The watchdog timer is configured with WDTC = 0x384000 (3,670,016). At PCLK/4 watchdog clock rate, this gives a timeout period of approximately 1 second. The feed sequence (write 0xAA then 0x55 to WDFEED at 0xE0000008) must be executed every tick to prevent a system reset.
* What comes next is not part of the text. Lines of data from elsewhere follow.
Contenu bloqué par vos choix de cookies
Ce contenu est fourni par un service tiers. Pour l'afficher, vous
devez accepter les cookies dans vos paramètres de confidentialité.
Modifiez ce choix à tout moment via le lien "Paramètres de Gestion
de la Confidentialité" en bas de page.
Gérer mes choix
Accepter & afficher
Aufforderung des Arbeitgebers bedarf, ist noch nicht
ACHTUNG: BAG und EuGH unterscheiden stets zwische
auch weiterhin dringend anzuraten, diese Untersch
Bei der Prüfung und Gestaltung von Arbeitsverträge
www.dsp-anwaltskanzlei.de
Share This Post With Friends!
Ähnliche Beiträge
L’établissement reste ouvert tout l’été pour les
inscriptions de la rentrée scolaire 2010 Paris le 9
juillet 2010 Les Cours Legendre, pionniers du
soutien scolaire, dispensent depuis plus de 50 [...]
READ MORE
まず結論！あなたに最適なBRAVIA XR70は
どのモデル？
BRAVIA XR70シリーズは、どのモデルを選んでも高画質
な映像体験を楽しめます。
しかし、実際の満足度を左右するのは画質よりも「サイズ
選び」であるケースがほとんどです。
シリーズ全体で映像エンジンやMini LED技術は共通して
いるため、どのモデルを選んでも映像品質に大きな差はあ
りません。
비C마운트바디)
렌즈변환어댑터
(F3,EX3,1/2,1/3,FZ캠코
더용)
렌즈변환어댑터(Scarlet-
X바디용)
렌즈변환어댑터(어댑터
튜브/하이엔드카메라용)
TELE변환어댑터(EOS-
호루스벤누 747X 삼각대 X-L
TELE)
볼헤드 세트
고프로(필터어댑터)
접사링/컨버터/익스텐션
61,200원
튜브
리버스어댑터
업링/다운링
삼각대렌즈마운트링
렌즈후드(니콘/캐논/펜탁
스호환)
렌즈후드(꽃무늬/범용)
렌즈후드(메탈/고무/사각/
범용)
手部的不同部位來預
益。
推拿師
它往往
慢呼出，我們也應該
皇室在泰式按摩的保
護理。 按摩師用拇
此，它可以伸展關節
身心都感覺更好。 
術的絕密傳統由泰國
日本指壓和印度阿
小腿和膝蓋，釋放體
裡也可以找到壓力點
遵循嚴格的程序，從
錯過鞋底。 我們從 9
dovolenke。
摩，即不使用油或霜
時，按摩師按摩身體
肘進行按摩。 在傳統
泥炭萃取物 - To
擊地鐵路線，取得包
If the main loop hangs — due to a software bug, an infinite loop in a peripheral driver, or a stuck I2C transaction — the watchdog will reset the MCU and the boot sequence will start over.

GPIO pin assignments

Every GPIO pin used by the firmware has been decoded from the IODIR0 register setting (0x02CD9CF0) and cross-referenced with the functions that access each pin:

Pin	Direction	Function	Details
P0.0	Alt (TXD0)	UART0 TX	To CP2104 USB-UART bridge
P0.1	Alt (RXD0)	UART0 RX	From CP2104 (not read by firmware)
P0.2	Alt (SCL0)	I2C0 clock	To D2-81431 DSP, 480 kHz
P0.3	Alt (SDA0)	I2C0 data	To D2-81431 DSP
P0.4	Output	VFD DB4	HD44780 data bit 4
P0.5	Output	VFD DB5	HD44780 data bit 5
P0.6	Output	VFD DB6	HD44780 data bit 6
P0.7	Output	VFD DB7	HD44780 data bit 7
P0.8	Input	Encoder button	Menu select / confirm
P0.11	Output	VFD RS	Register Select (0=command, 1=data)
P0.12	Output	Heartbeat LED	XOR toggle, rate varies with power state
P0.13	Input	D2-81431 fault	Debounced 8-sample, protection status
P0.14	Special	ISP entry	JP24 pulls LOW for bootloader mode
P0.15	Output	Unknown	Cleared at init
P0.17	Alt (CAP1.2)	IR receiver	Timer1 capture input, NEC decoding
P0.18	Output	VFD E	Enable strobe, data latched on falling edge
P0.20	Input	12V trigger / audio sense	External power control input
P0.21	Input	Encoder B	Rotary encoder channel B, 4-sample debounce
P0.23	Output	Amplifier enable	HIGH = power on, LOW = standby
P0.24	Input	Encoder A	Rotary encoder channel A, 4-sample debounce
P0.30	Input	Unknown	Debounced 8-sample, active-low

The pin init function (FUN_00000f04) configures PINSEL0 = 0x55, which assigns P0.0/P0.1 to UART0 and P0.2/P0.3 to I2C0. PINSEL1 = 0x08 assigns P0.17 to Timer1 capture. All other pins operate as standard GPIO with direction set by IODIR0.